27 April 2022, 12:00 – 13:00 Central European Summer Time (virtual event)
Cancer is a major health, social and public policy challenge and successfully tackling it requires an understanding of all its determinants. Although commercial determinants are a relatively new field of study, there are emerging themes which are very important for cancer policy along the cancer control continuum.
Commercial determinants are those private-sector activities that affect the health of populations. They can have a negative impact, as commercial interests can trump nobler health goals.
So, how do commercial determinants affect cancer control policies in Europe? What are the challenges and opportunities for governing them along the cancer control continuum? Join our webinar to learn more.
Prevalence of cancer in the European region
Cancer is responsible for a high burden of disease within the WHO European Region. In 2020 alone, 4.8 million people in the region were diagnosed with cancer, of whom a staggering 2.2 million people lost their lives.

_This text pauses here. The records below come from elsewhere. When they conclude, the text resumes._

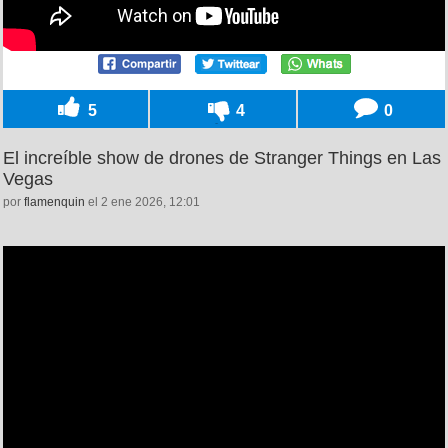
5
4
0
El increíble show de drones de Stranger Things en Las
Vegas
por
flamenquin
el 2 ene 2026, 12:01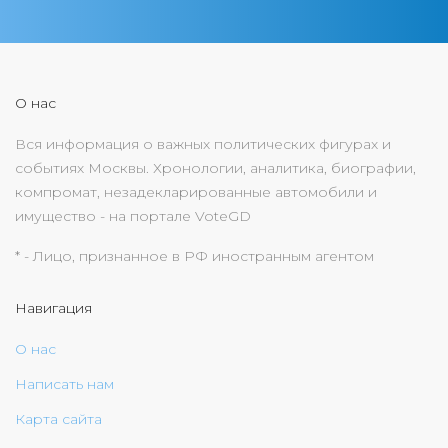
О нас
Вся информация о важных политических фигурах и
событиях Москвы. Хронологии, аналитика, биографии,
компромат, незадекларированные автомобили и
имущество - на портале VoteGD
* - Лицо, признанное в РФ иностранным агентом
Навигация
О нас
Написать нам
Карта сайта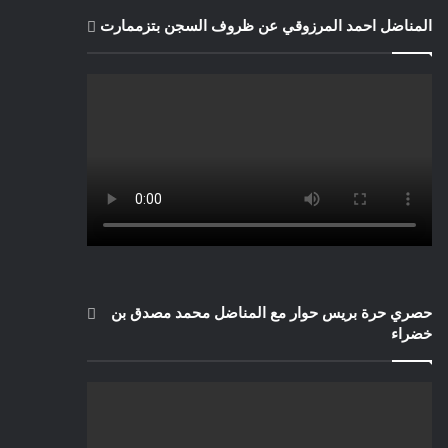
المناضل احمد المرزوقي عن ظروف السجن بتزممارت
حصري حرة بريس حوار مع المناضل محمد مصدق بن
خضراء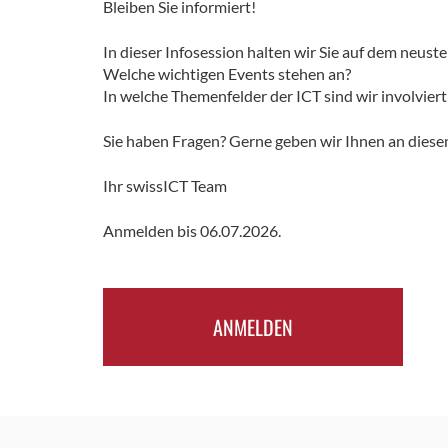
Bleiben Sie informiert!
In dieser Infosession halten wir Sie auf dem neust
Welche wichtigen Events stehen an?
In welche Themenfelder der ICT sind wir involvier
Sie haben Fragen? Gerne geben wir Ihnen an diese
Ihr swissICT Team
Anmelden bis 06.07.2026.
ANMELDEN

By 2030, these numbers are estimated to reach 5.4 million new diagnoses annually and 2.5 million deaths each year. Additionally, these numbers will most likely be an underestimate given the impact of the COVID-19 pandemic on delayed diagnosis and treatments. If efficient prevention and early detection strategies are in place, 30-40% of cancers are preventable. This is not being achieved due to cancer policy-making remaining quite far from what evidence and cost-effectiveness recommends, with treatment often being prioritized over prevention and early detection strategies, for example.

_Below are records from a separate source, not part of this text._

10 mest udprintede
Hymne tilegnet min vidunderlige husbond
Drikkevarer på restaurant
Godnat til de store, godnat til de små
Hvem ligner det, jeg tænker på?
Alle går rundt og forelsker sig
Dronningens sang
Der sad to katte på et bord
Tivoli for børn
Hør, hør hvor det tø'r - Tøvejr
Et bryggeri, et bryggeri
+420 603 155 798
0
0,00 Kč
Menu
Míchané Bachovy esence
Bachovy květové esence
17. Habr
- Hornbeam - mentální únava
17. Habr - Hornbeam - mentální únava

Cancer policy-making also differs significantly across the European Region, contributing to the widening of health inequalities within and between countries. Action on cancer prevention and control is a key priority to curb the burden of disease within the population of the European Region and to achieve the Sustainable Development Goal target to reduce by one third premature mortality from noncommunicable diseases by 2030.
- Marilys Corbex, WHO Regional Office for Europe
- Monika Kosinska, WHO headquarters
- Gauden Galea, WHO Representative Office in China
- Stuart Hogarth, University of Cambridge, UK
- Richard Sullivan, King’s College London, United Kingdom
- Matthias Wismar and Erica Richardson, European Observatory on Health Systems and Policies
This event is intended for policy-makers, advisors, national experts, medical and health-care professionals, members of professional societies, researchers, advocates and representatives of nongovernmental organizations.